# [DATA FOR THIS EXERCISE]
- - - - -
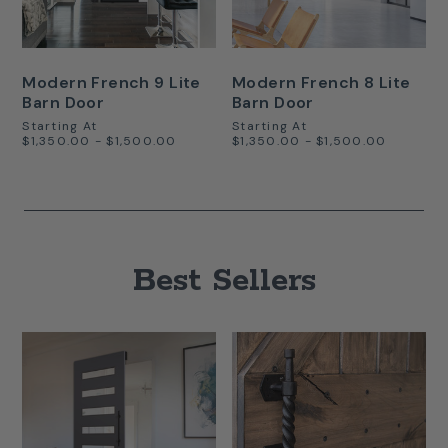
Modern French 9 Lite
Modern French 8 Lite
Barn Door
Barn Door
Starting At
Starting At
$1,350.00 - $1,500.00
$1,350.00 - $1,500.00
Best Sellers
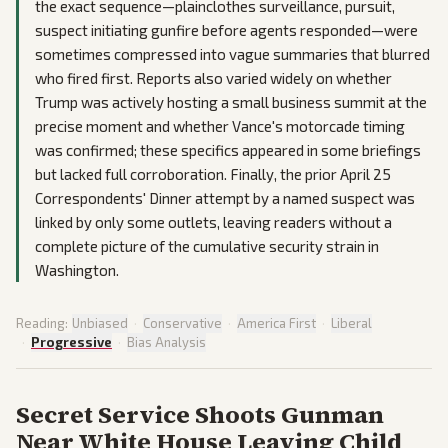
the exact sequence—plainclothes surveillance, pursuit,
suspect initiating gunfire before agents responded—were
sometimes compressed into vague summaries that blurred
who fired first. Reports also varied widely on whether
Trump was actively hosting a small business summit at the
precise moment and whether Vance's motorcade timing
was confirmed; these specifics appeared in some briefings
but lacked full corroboration. Finally, the prior April 25
Correspondents' Dinner attempt by a named suspect was
linked by only some outlets, leaving readers without a
complete picture of the cumulative security strain in
Washington.
Reading:
Unbiased
·
Conservative
·
America First
·
Liberal
·
Progressive
·
Bias Analysis
Secret Service Shoots Gunman
Near White House Leaving Child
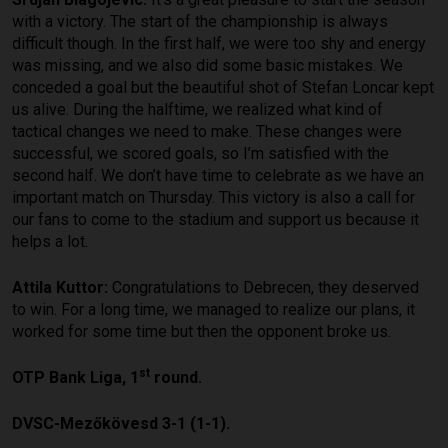
with a victory. The start of the championship is always
difficult though. In the first half, we were too shy and energy
was missing, and we also did some basic mistakes. We
conceded a goal but the beautiful shot of Stefan Loncar kept
us alive. During the halftime, we realized what kind of
tactical changes we need to make. These changes were
successful, we scored goals, so I’m satisfied with the
second half. We don’t have time to celebrate as we have an
important match on Thursday. This victory is also a call for
our fans to come to the stadium and support us because it
helps a lot.
Attila Kuttor:
Congratulations to Debrecen, they deserved
to win. For a long time, we managed to realize our plans, it
worked for some time but then the opponent broke us.
st
OTP Bank Liga, 1
round.
DVSC-Mezőkövesd 3-1 (1-1).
- - - - -
# [TASK TO COMPLETE]
Every line of the records above where the string "French" is found should be copied.

# [EXERCISE ANSWER]
Modern French 9 Lite
Modern French 8 Lite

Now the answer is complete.